Flags and Syscalls and Modules, Oh My!

Hello! I am a CS student working on a GSoC proof of concept to modify perl6 to create executable binaries. This blog documents my journey and struggles. There are likely more correct and maintainable ways to do what I've done so far. If you know a better way, please let me know in the comments section.

I have a couple of updates this week! I've gotten --compile working and have made progress on packaging the code for Modules inside the ELF (though I haven't quite coaxed things into using those packaged modules). Fair warning, this post is going to be a bit long.

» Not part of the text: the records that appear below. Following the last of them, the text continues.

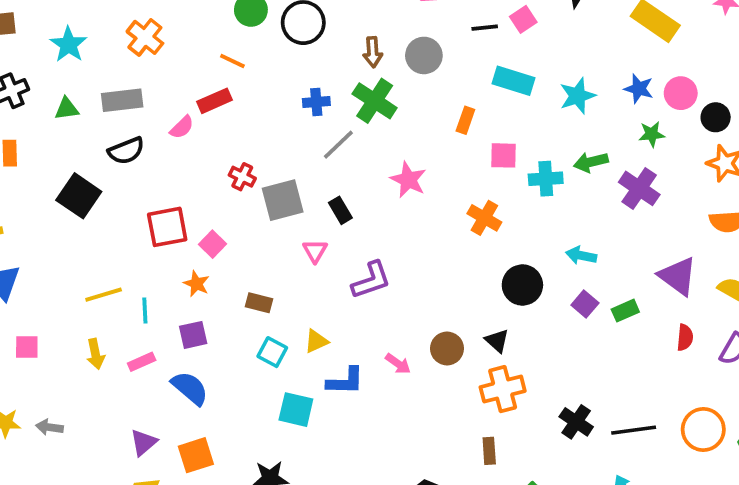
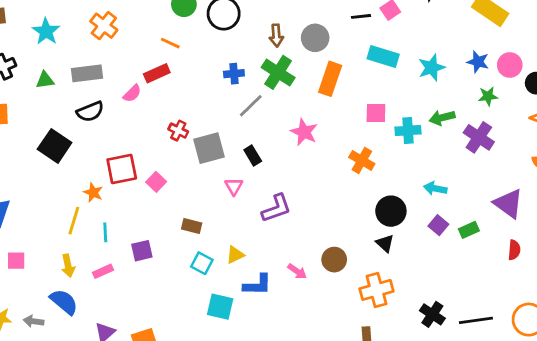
orange rectangle: (465, 120) -> (330, 79), moved, size x1.6
orange star: (196, 284) -> (93, 193), moved
yellow line: (104, 295) -> (74, 221), turned -56
black triangle: (497, 341) -> (385, 243), moved
blue semicircle: (190, 388) -> (64, 302), moved

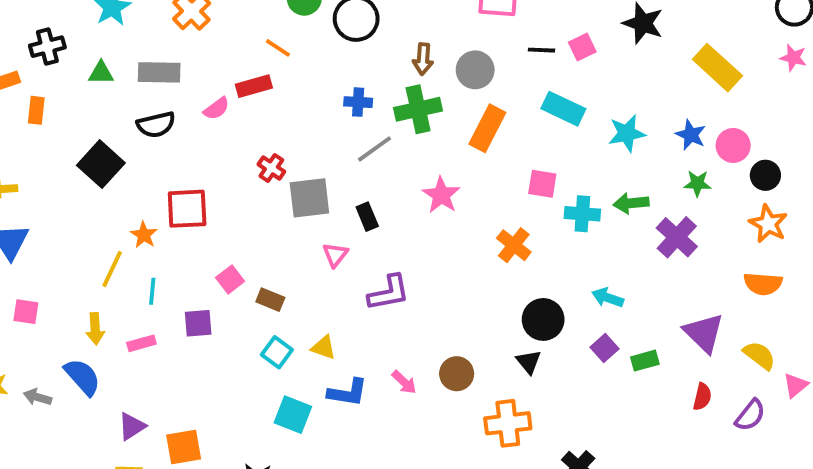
green cross: (278, 72) -> (418, 109), turned 36
pink square: (156, 182) -> (230, 279), moved
yellow triangle: (235, 255) -> (323, 347), turned 36

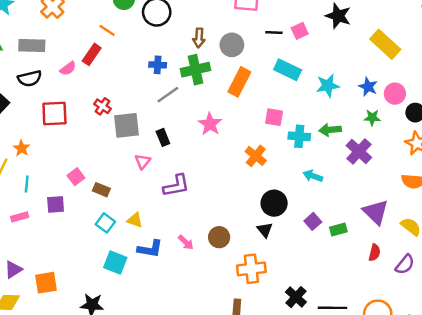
red rectangle: (254, 86) -> (92, 54), turned -40
red square: (187, 209) -> (54, 114), moved
cyan arrow: (608, 298) -> (313, 176), moved

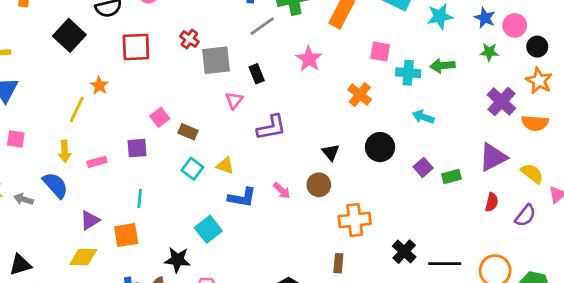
purple cross: (359, 151) -> (501, 102), moved
cyan line: (27, 184) -> (140, 199), moved
purple triangle: (376, 212) -> (493, 157), turned 48
black triangle: (265, 230) -> (331, 152), moved
cyan square: (115, 263) -> (208, 229), moved, turned 30

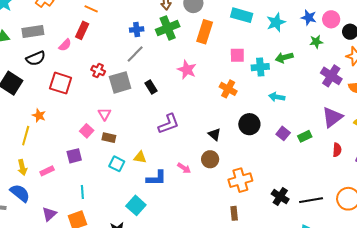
gray line: (262, 26) -> (135, 54), moved
red square: (136, 47) -> (61, 83), turned 30
pink triangle: (234, 100) -> (104, 114), moved

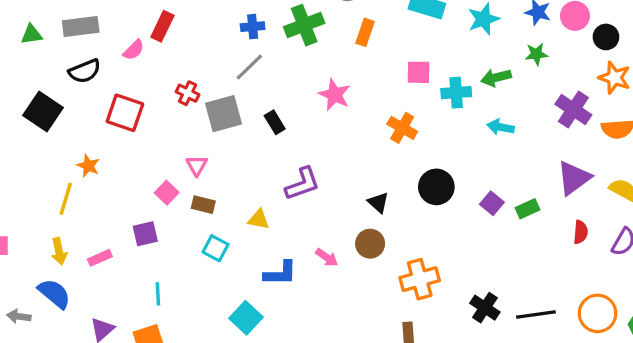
orange rectangle: (205, 32) -> (365, 32), size x0.7
green star: (316, 42) -> (536, 54), moved
cyan arrow: (277, 97) -> (501, 127), moved
yellow triangle: (140, 157) -> (259, 219), moved

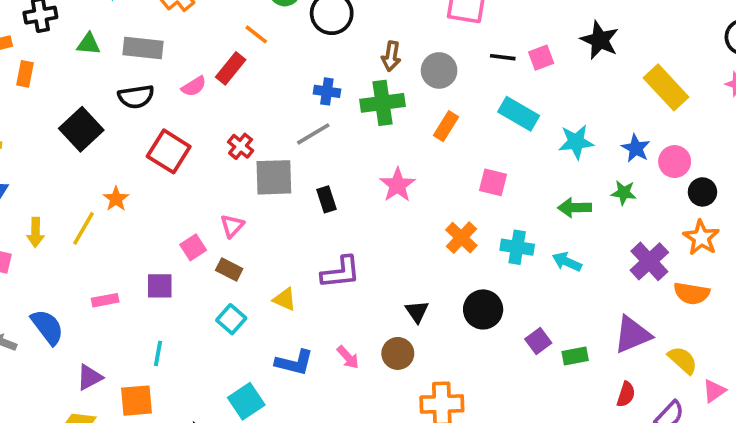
cyan cross: (456, 93) -> (517, 247), moved
yellow arrow: (59, 251) -> (35, 232), moved

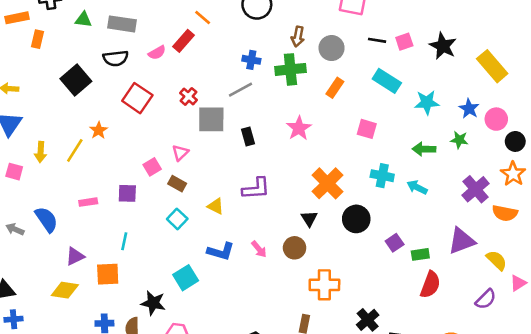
black star: (600, 40) -> (443, 46), moved
orange cross: (461, 238) -> (327, 183), moved, size x1.4
red semicircle: (626, 394) -> (430, 285), moved, size x1.5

If you want to hear about the changes I made to NQP, jump to Adding the --compile functionality. If you want to hear about the changes I made to p6_linker, jump down to Altering the p6_linker. If you want to hear about the progress towards module functionality, jump down to Module troubles. If you just want a brief summary of what I did, jump down to In summary. And as always, if you want to hear about all the highlights, go ahead and read full steam ahead :).

Performance Update!

kpberry very kindly did a speed comparison of running perl6 -e 'say "Hello World!";' (called Unlinked Perl), perl6 hello_world.pl6 (called Literal Perl), and ./hello_world (called Linked Perl). This was the result of those each being run a hundred times:

This indicates that for the simple hello_world program, the precompiled version generated using the linker is approximately 1.5 times faster than using perl6 -e, which is an exciting result.

Overview of this week's main issues

As of last week, the way to generate an executable was to execute the following code:

perl6 --target=mbc --output=hello_world.moarvm hello_world.pl6
./elfmaker hello_world.moarvm
make linker

And to run that executable, you had to execute the following code:

./hello <path_to_perl6_exe>

Clearly, there are a couple problems with this flow. For one, it's too complicated, meaning that it wouldn't get used if it stayed in that state. I wanted to make a simple, one line command that someone could use to generate an executable, without them ever having to know anything about the p6_linker. Second, the way it was working at the time resulted in everything having hardcoded names. It would be unfortunate if every single compiled perl6 program had to be named hello in order for it to work. Finally, it is kind of silly to have the location of the perl6 executable on the target system be a parameter of the executable as that reduces the executable's usability by an unskilled user.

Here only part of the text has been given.